Temperatures across the U.S. will vary significantly. Western Maine, the Eastern Great Lakes, and much of the Central regions of the U.S. have an equal chance of fluctuating temperatures. Below, you’ll find a breakdown of the 2023 winter forecast for regions most likely to encounter deviations from the average.
Warmer Than Average
Many areas of the country should prepare for warmer-than-average temperatures. Specifically, there is a 40 to 50 percent chance that temperatures will rise above average for Alaska’s west coast, the Southern Plains, the Gulf and southern Atlantic coasts, and large swaths of the Southwest.
Similarly, the Eastern Seaboard, Atlantic Corridor, and portions of western Alaska have a 33 to 40 percent chance of seeing higher-than-average winter temperatures. This means things such as seasonal plants and insects might stick around longer than in years past.
Colder Than Average
The Alaska panhandle, Great Lakes region, Pacific Northwest, Upper Midwest, and Intermountain Range will find their 2023 winter chillier than average. In these regions, there is a 33 to 80 percent chance of temperatures that fall below the annual average.
If you’re in any of the regions mentioned above, you should begin preparing for 2023’s winter in the fall (however, this should apply every year). Although there’s no guarantee you’ll see temperatures dip to dangerous levels, you should have a working generator and emergency plan in case your region is struck by extreme cold.
Perhaps more concerning than the cold is the potential for increased precipitation across the country. While some areas, including the Northeastern coast, Upper Midwest, and Central U.S., have an equal chance of deviating from the average, here are a few areas you can confidently expect to fluctuate.
Wetter Than Average
Citizens along the Canadian border and in New England, the lower Great Lakes, Western Alaska, and Pacific Northwest should anticipate a wetter-than-average winter in 2023. The severe temperature drops in these regions will bring increased snow and ice, so prepare your snow thrower and schedule snow and ice removal services.

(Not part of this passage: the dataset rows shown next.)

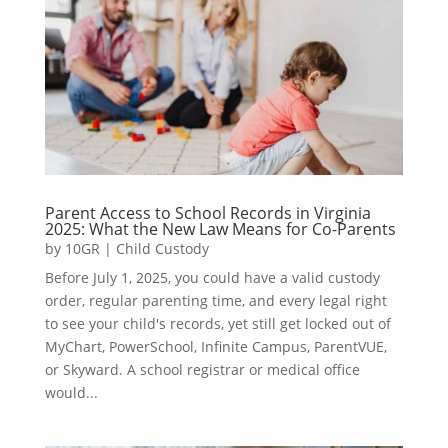
Parent Access to School Records in Virginia
2025: What the New Law Means for Co-Parents
by
10GR
|
Child Custody
Before July 1, 2025, you could have a valid custody
order, regular parenting time, and every legal right
to see your child's records, yet still get locked out of
MyChart, PowerSchool, Infinite Campus, ParentVUE,
or Skyward. A school registrar or medical office
would...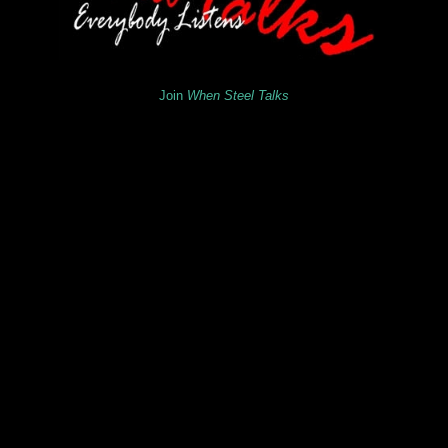
Join
When Steel Talks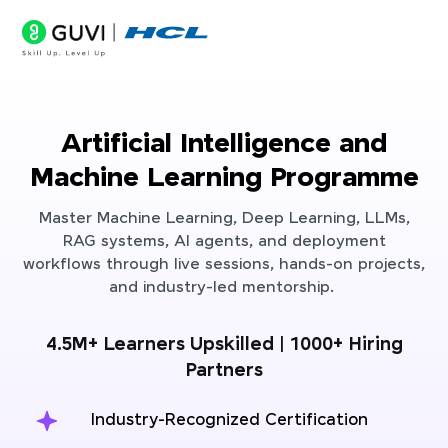
Artificial Intelligence and
Machine Learning Programme
Master Machine Learning, Deep Learning, LLMs,
RAG systems, AI agents, and deployment
workflows through live sessions, hands-on projects,
and industry-led mentorship.
4.5M+ Learners Upskilled | 1000+ Hiring
Partners
Industry-Recognized Certification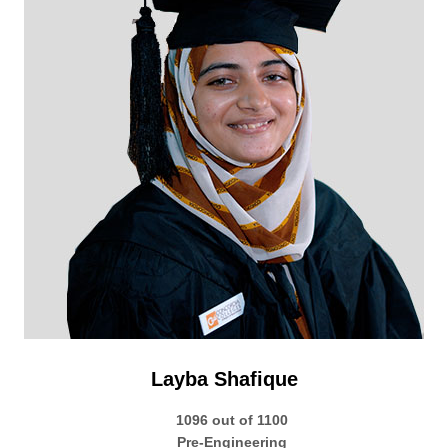
Layba Shafique
1096 out of 1100
Pre-Engineering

In addition, Hawaii has a 70 to 80 percent chance of seeing a rainy winter for the record books. This increase will cause the rainy season to expand far into the winter. While you should still see sunny days in the South Pacific, they might be surrounded by more rain than usual.
Drier Than Average
The 2023 winter forecast indicates below-average precipitation for most of the southern U.S. As a result, dry conditions will affect the Gulf Coast, the Southern Plains, the Southeast, and the Southern half of California. While citizens in these areas might not have to worry about frequent rain or snowstorms, you should prepare for potential drought conditions in some areas.
Unfortunately, according to NOAA, drought risks are high in many parts of the country for 2023’s winter months. Large sections of the Great Basin, Great Plains, Midwest, and West Coast will face worsening drought conditions throughout the season.

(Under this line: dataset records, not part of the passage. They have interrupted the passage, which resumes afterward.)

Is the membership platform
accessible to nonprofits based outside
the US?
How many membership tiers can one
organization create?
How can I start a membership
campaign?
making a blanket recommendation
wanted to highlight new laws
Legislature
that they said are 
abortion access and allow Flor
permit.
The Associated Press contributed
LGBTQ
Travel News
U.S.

In addition, drought conditions continue to develop in areas of the Southeast and much of the Gulf Coast. The only sections of the country currently not at risk are the Northeast and Pacific Northwest. Be sure to look into ways to prepare for drought in your region.
Final Thoughts: 2022 and 2023 Winter Forecast
The 2023 winter forecast highlights a stark split between the northern and southern halves of the U.S. Citizens should take heed of expected temperature and precipitation fluctuations and prepare their property accordingly. To ensure your property is ready for the winter months ahead, contact us to find out how we can help.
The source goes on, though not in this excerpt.